Page MenuHomePhabricator

Elasticsearch chi@eqiad cluster contains invalid cross cluster settings
Closed, ResolvedPublic5 Estimated Story Points

Description

Context: The cross cluster settings are used to search across different projects, if they are invalid the impact on users is that the crosslanguage & crossproject search is broken (silently, the widget does not show up).

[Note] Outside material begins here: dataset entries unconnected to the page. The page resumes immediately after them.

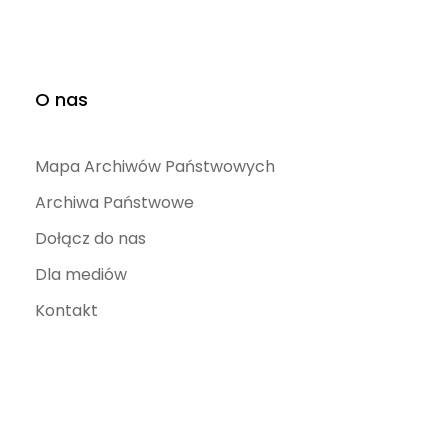
O nas
Mapa Archiwów Państwowych
Archiwa Państwowe
Dołącz do nas
Dla mediów
Kontakt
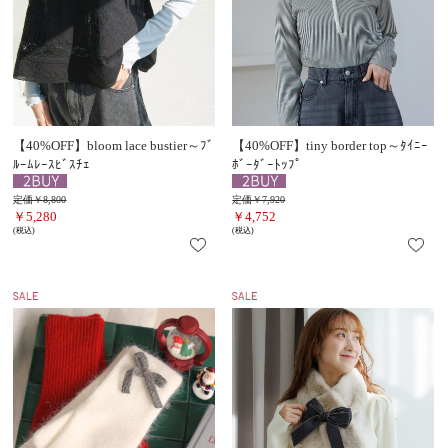
【40%OFF】bloom lace bustier～ﾌﾞ
【40%OFF】tiny border top～ﾀｲﾆｰ
ﾙｰﾑﾚｰｽﾋﾞｽﾁｪ
ﾎﾞｰﾀﾞｰﾄｯﾌﾟ
定価￥8,800
定価￥7,920
￥5,280
￥4,752
(税込)
(税込)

In this instance it was broken between 2022-04-07 18:30 to 2022-04-08 08:30.

The way to configure cross cluster seeds changed between elastic 5 and 6. Previously the key search.remote had to be set, now it must be cluster.remote.

It appears that the cluster chi@eqiad still contains references search.remote in addition to cluster.remote:

{
  "search": {
    "remote": {
      "omega": {
        "seeds": [
          "elastic1034.eqiad.wmnet:9500",
          "elastic1040.eqiad.wmnet:9500",
          "elastic1038.eqiad.wmnet:9500"
        ]
      },
      "psi": {
        "seeds": [
          "elastic1052.eqiad.wmnet:9700",
          "elastic1048.eqiad.wmnet:9700",
          "elastic1050.eqiad.wmnet:9700"
        ]
      }
    }
  },
  "cluster": {
    "remote": {
      "chi": {
        "seeds": [
          "elastic1054.eqiad.wmnet:9300",
          "elastic1074.eqiad.wmnet:9300",
          "elastic1081.eqiad.wmnet:9300"
        ]
      },
      "omega": {
        "seeds": [
          "elastic1068.eqiad.wmnet:9500",
          "elastic1076.eqiad.wmnet:9500",
          "elastic1057.eqiad.wmnet:9500"
        ]
      },
      "psi": {
        "seeds": [
          "elastic1073.eqiad.wmnet:9700",
          "elastic1075.eqiad.wmnet:9700",
          "elastic1083.eqiad.wmnet:9700"
        ]
      }
    },

Unfortunately there does not seem to be a way to delete these settings as neither of:

curl -XPUT -H"Content-Type: application/json" localhost:6102/_cluster/settings -d'{"persistent": {"search.remote": null}}'
curl -XPUT -H"Content-Type: application/json" localhost:6102/_cluster/settings -d'{"persistent": {"search" :{"remote": null}}}'

work as they return persistent setting [search.remote], not recognized.
What works is:

curl -XPUT -H"Content-Type: application/json" localhost:6102/_cluster/settings -d'{"persistent": {"search" :{"remote": {"omega": {"seeds": null}}}}}'

But it seems to hit some BC code and affects the cluster.remote section leaving the search.remote section intact.
Re-adding the seeds to cluster.remote with:

curl -XPUT -H"Content-Type: application/json" localhost:6102/_cluster/settings -d'{"persistent": {"search" :{"remote": {"omega": {"seeds": ["elastic1068.eqiad.wmnet:9500", "elastic1076.eqiad.wmnet:9500", "elastic1057.eqiad.wmnet:9500"]}}}}}'

does seem to force elastic to use these seeds instead of the old ones. There seems to be some dependency on the order in which these sections are loaded such that the old (and un-deletable?) search.remote section can be used as the source for the seeds.

AC:

  • understand what's going on (question upstream)
  • cleanup the search.remote section from the chi@eqiad cluster settings

Event Timeline

Restricted Application added a subscriber: Aklapper. · View Herald Transcript

Mentioned in SAL (#wikimedia-operations) [2022-04-20T07:49:34Z] <dcausse> T305689: reset crosscluster settings of the elastic chi cluster in eqiad

I could not reproduce such duplicated settings even when doing the following updates: 5.5 -> 6.3 -> 6.3.1 -> 6.4.2 -> 6.5.4.
Testing using the node state taken from the master node (e.g. elastic1054.eqiad.wmnet:/srv/elasticsearch/production-search-eqiad/nodes/0/_state/) I was able to boot elasticsearch v7.10.2 locally without errors, the duplicated settings disappeared and I could update them properly.
I'm going to assume that this won't cause any problem for us and will resolve itself by upgrading to 7.10.